Record excerpts:
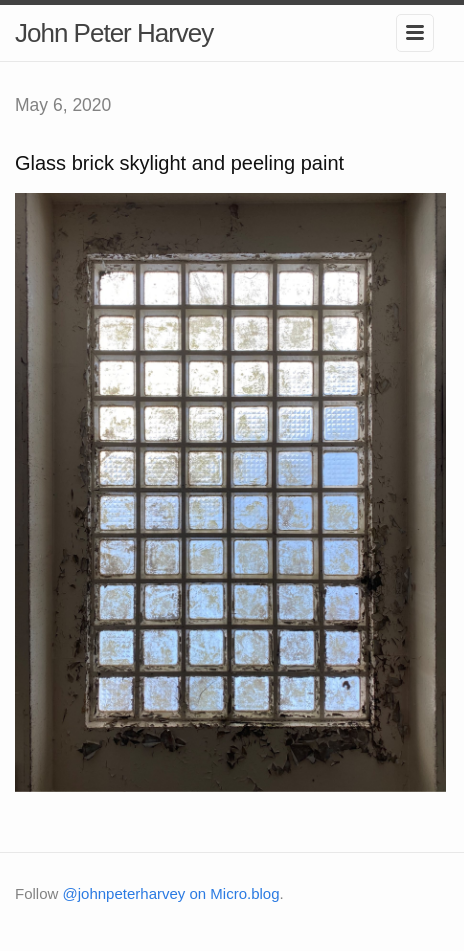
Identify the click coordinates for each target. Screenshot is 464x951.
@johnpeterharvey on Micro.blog (171, 893)
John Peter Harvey (114, 33)
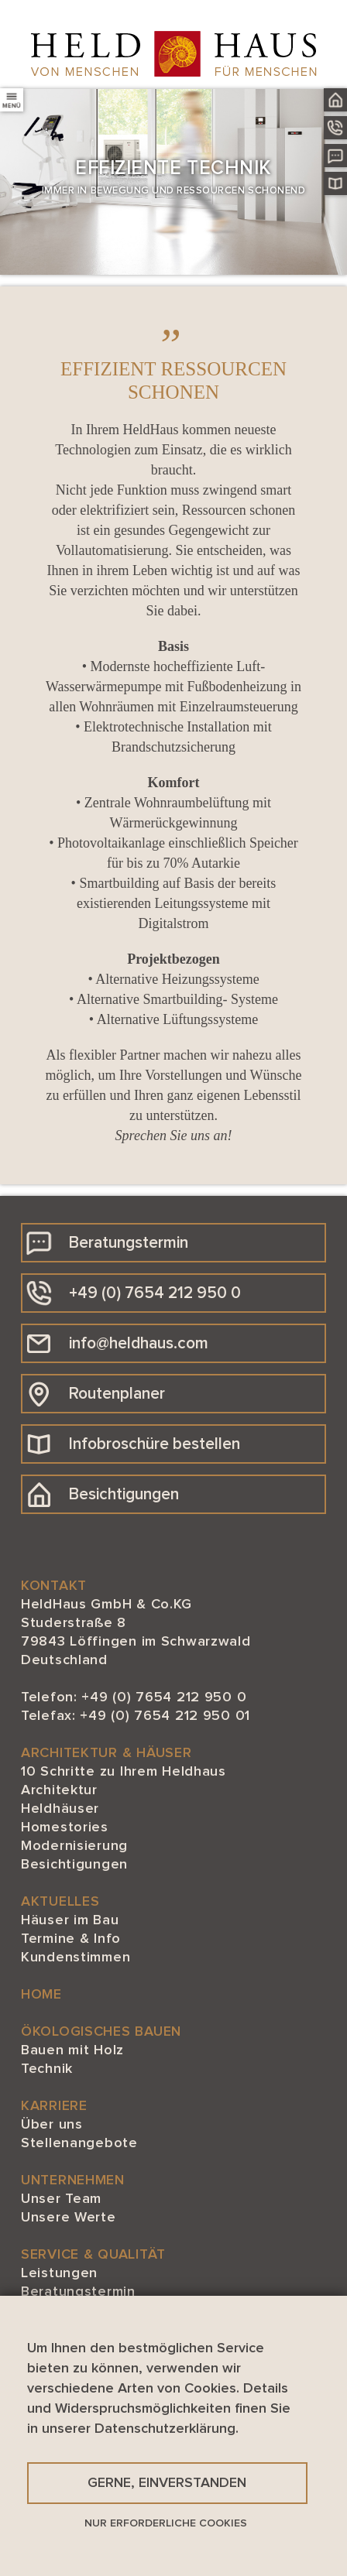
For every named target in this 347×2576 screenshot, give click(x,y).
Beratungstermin (107, 1243)
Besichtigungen (102, 1494)
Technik (47, 2069)
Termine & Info (71, 1939)
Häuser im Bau (70, 1920)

Your objective: For each line of the material that includes the word "target", make a copy.

Written solution:
Identify the click coordinates for each target. Screenshot is 464x951.
For every named target in this 347×2576 screenshot, give click(x,y).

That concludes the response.